Friends of the Earth (FoE) – response to Victorian state budget 2024/25

Friends of the Earth

State budget continues clean energy transition, but risks inflaming the ‘forest wars’

As expected this was a state budget focused strongly on cost of living pressures, with emphasis on assisting families, and continued investment in public infrastructure including training, education and health.

As such, expectations in the realm of environment and energy had been very modest, and as expected there were no major new projects announced in this budget. The energy measures outlined in the budget are generally a ‘business as usual’ continuation of existing positive policy and previous commitments. We welcome the commitment to review the Victorian Energy Upgrades program and support VicGrid’s transmission planning reforms.

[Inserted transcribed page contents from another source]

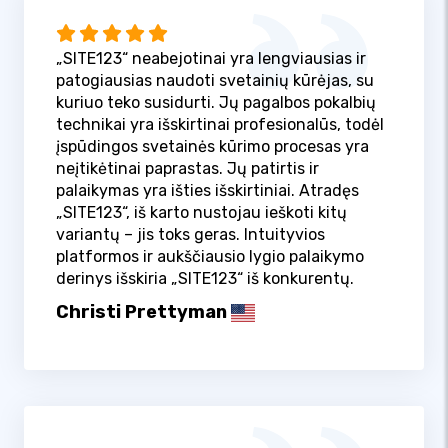
„SITE123“ neabejotinai yra lengviausias ir
patogiausias naudoti svetainių kūrėjas, su
kuriuo teko susidurti. Jų pagalbos pokalbių
technikai yra išskirtinai profesionalūs, todėl
įspūdingos svetainės kūrimo procesas yra
neįtikėtinai paprastas. Jų patirtis ir
palaikymas yra išties išskirtiniai. Atradęs
„SITE123“, iš karto nustojau ieškoti kitų
variantų – jis toks geras. Intuityvios
platformos ir aukščiausio lygio palaikymo
derinys išskiria „SITE123“ iš konkurentų.
Christi Prettyman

It is, however, deeply concerning to see the wind up of the Latrobe Valley Authority, which has played an important role in facilitating the process after the closure of the Hazelwood power station. Friends of the Earth community organiser Wendy Farmer said “The last budget stressed how important the work of the Latrobe Valley Authority was and the need to continue their essential work, including the Ladder Step Up and Inclusive Employment Worker Transition programs. The state government in the 2023/24 budget said that this investment would support jobs and further the economic development of the Latrobe Valley. With three coal fired power stations yet to close, we must ask what happens now to the Latrobe Valley and Gippsland Transition plan that the Victorian Government so proudly invested in. Does it become another report on a shelf? What happens now to ensure affected workers and their communities are assisted through continued uncertainty. Latrobe Valley has for many years been ignored by governments, we thought we had an opportunity to change that through the LVA. Will the Latrobe Valley be forgotten again?”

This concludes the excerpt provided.